Something beautiful is happening all around us, in the middle of the discomfort of the pandemic. People are walking. We are smiling and nodding at each other from a distance as city pathways fill with new pilgrims. My children are taking the initiative to embark on walks. In the past, wild horses could not get them on a family walk. The very suggestion would create shrugs, sighs and resistance. I’m enjoying the change, and so is our dog! Walking is the most democratic and simplest of activities. The Ancient Romans declared that any problem could be solved if you walked long enough. How many of us have solved problems, settled a troubled heart and resolved internal battles by walking? Those great conversations as we walk can change the compass of our life. As Terri Guillemets quotes, “a morning walk gives the body a chance to forgive the trials and tribulations of yesterday, to shed its rubbish and mental clutter.” While Thomas Jefferson famously said. “Walking is the best possible exercise. Habituate yourself to walk very far.” Pilgrimage historically has been a big part of the Spiritual Journey, particularly during this season of Lent as we follow the path to Easter. Life itself is often referred to as a pilgrimage – a graphic reminder of us being on a journey with God and a journey to God. In the gospel of Mark, chapter six, we find Jesus himself withdrawing into the hills and paths of the wilderness of Judea overlooking the Sea of Galilee. Jesus would often break away from the crowds and take time to pray and reflect, spending time with God, the creator.
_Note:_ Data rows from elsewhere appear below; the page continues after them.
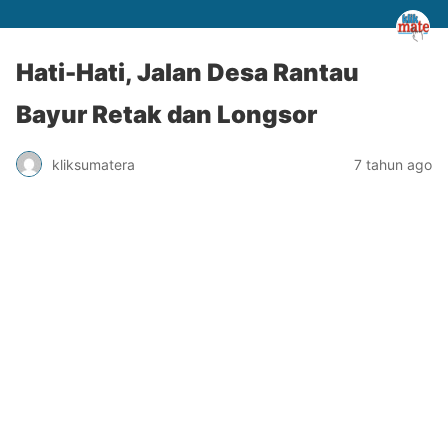
Hati-Hati, Jalan Desa Rantau
Bayur Retak dan Longsor
kliksumatera
7 tahun ago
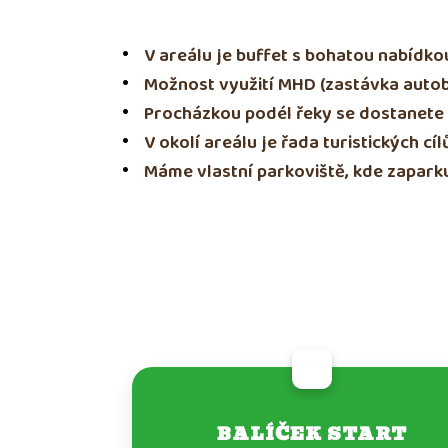
V areálu je buffet s bohatou nabídko
Možnost využití MHD (zastávka auto
Procházkou podél řeky se dostanete k
V okolí areálu je řada turistických cí
Máme vlastní parkoviště, kde zaparku
BALÍČEK START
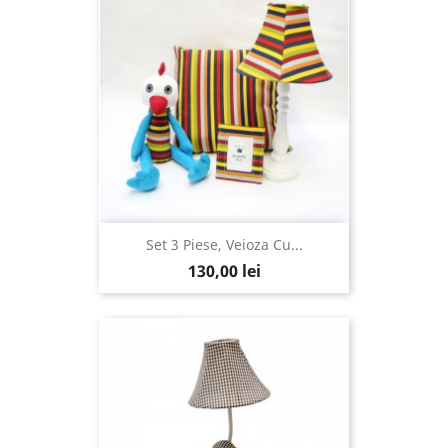
Set 3 Piese, Veioza Cu...
130,00 lei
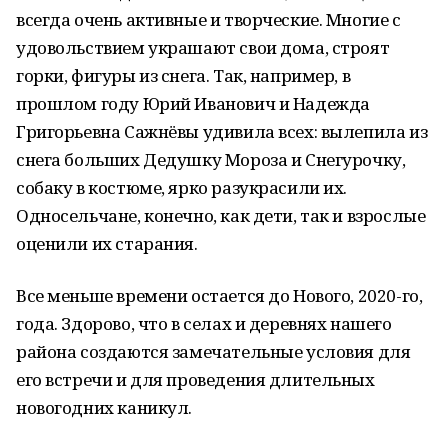
всегда очень активные и творческие. Многие с
удовольствием украшают свои дома, строят
горки, фигуры из снега. Так, например, в
прошлом году Юрий Иванович и Надежда
Григорьевна Сажнёвы удивила всех: вылепила из
снега больших Дедушку Мороза и Снегурочку,
собаку в костюме, ярко разукрасили их.
Односельчане, конечно, как дети, так и взрослые
оценили их старания.
Все меньше времени остается до Нового, 2020-го,
года. Здорово, что в селах и деревнях нашего
района создаются замечательные условия для
его встречи и для проведения длительных
новогодних каникул.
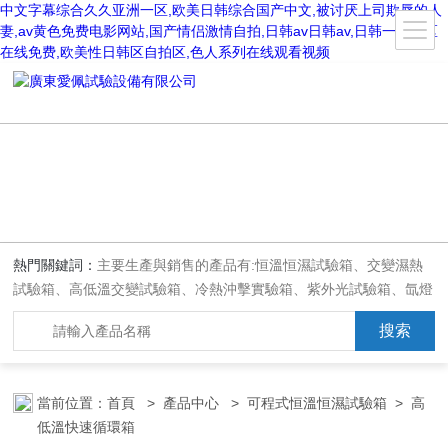
中文字幕综合久久亚洲一区,欧美日韩综合国产中文,被讨厌上司欺辱的人
妻,av黄色免费电影网站,国产情侣激情自拍,日韩av日韩av,日韩一区二区
在线免费,欧美性日韩区自拍区,色人系列在线观看视频
熱門關鍵詞：
主要生產與銷售的產品有:恒溫恒濕試驗箱、交變濕熱
試驗箱、高低溫交變試驗箱、冷熱沖擊實驗箱、紫外光試驗箱、氙燈
老化箱、恒溫恒濕實驗室、沙塵試驗箱、淋雨試驗箱、鹽水噴霧試驗
箱、各種振動試驗臺、拉力試驗機、蒸汽老化試驗機、跌落試驗機、
插拔力試驗機、按健壽命試驗機、紙帶耐磨擦試驗機、工業烘烤箱
當前位置：
首頁
>
產品中心
>
可程式恒溫恒濕試驗箱
>
高
低溫快速循環箱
Then rejoin the hustle and bustle of life. This has been my experience as a walker. I have embarked on the West Coast Trail, High Rim Trail and the Worcestershire Way, to name a few. But, it has not just about those epic journeys, it is the beauty of my pilgrimages around the Rutland bench winding through the orchards, the beautiful bubbling Mission Creeks beautiful and the endless twisting trails of Knox Mountain. I walk, I think, I meditate and pray, the path always changes me in some way. I am creating a moment in time, cutting through the busy and finding a thin place to reach heaven. I often obtain a new and deeper perspective on what the next stage of how the journey might unfold.
‘Solvitur ambulando’ is a Latin phrase that means, “It is solved by walking.”
We know that Covid-19 can’t be solved by walking, but by walking, maybe our health and wellbeing are in a better place to face these uncertain days.